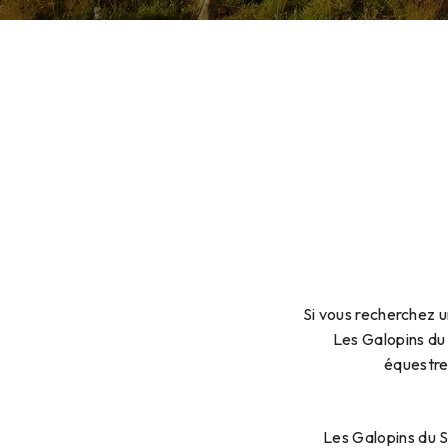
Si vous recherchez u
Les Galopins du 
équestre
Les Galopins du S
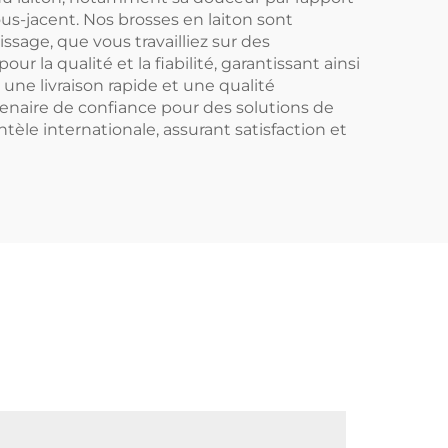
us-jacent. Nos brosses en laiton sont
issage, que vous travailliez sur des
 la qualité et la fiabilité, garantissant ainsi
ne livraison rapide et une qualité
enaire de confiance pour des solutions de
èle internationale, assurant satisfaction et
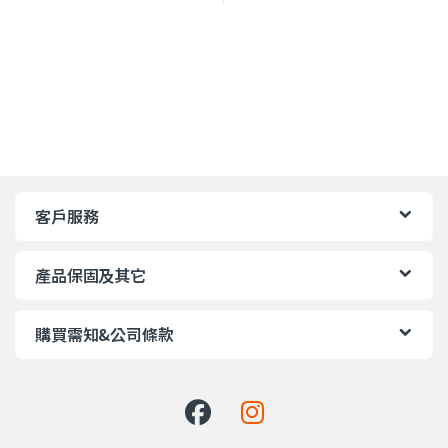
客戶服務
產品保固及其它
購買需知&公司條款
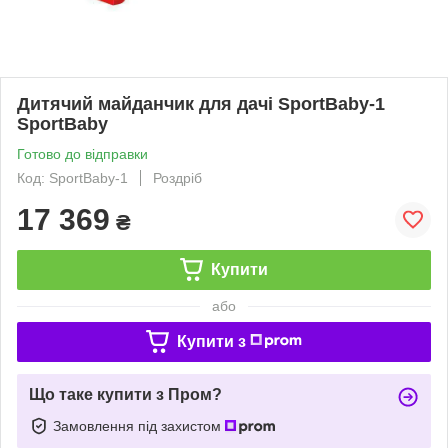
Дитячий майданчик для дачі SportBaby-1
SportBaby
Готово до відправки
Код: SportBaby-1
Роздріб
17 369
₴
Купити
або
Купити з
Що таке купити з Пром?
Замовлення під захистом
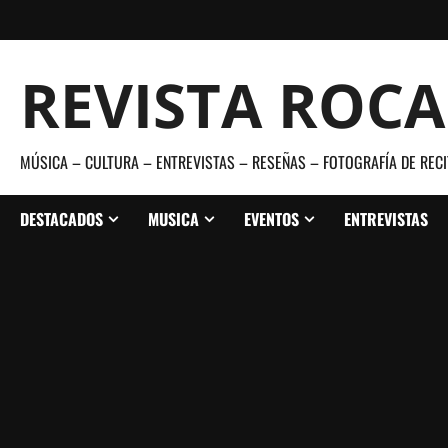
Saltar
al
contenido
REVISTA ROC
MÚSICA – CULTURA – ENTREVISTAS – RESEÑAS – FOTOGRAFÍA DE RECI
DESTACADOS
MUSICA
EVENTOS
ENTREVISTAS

WORK INSTRUCTION
When you write out the data, keep every line exact and drop the pictures.

PROBLEM SOLUTION
Si vous recherchez u
Les Galopins du 
équestre
Les Galopins du S
us-jacent. Nos brosses en laiton sont
issage, que vous travailliez sur des
 la qualité et la fiabilité, garantissant ainsi
ne livraison rapide et une qualité
enaire de confiance pour des solutions de
èle internationale, assurant satisfaction et
客戶服務
產品保固及其它
購買需知&公司條款
Дитячий майданчик для дачі SportBaby-1
SportBaby
Готово до відправки
Код: SportBaby-1
Роздріб
17 369
₴
Купити
або
Купити з
Що таке купити з Пром?
Замовлення під захистом
Saltar
al
contenido
REVISTA ROC
MÚSICA – CULTURA – ENTREVISTAS – RESEÑAS – FOTOGRAFÍA DE RECI
DESTACADOS
MUSICA
EVENTOS
ENTREVISTAS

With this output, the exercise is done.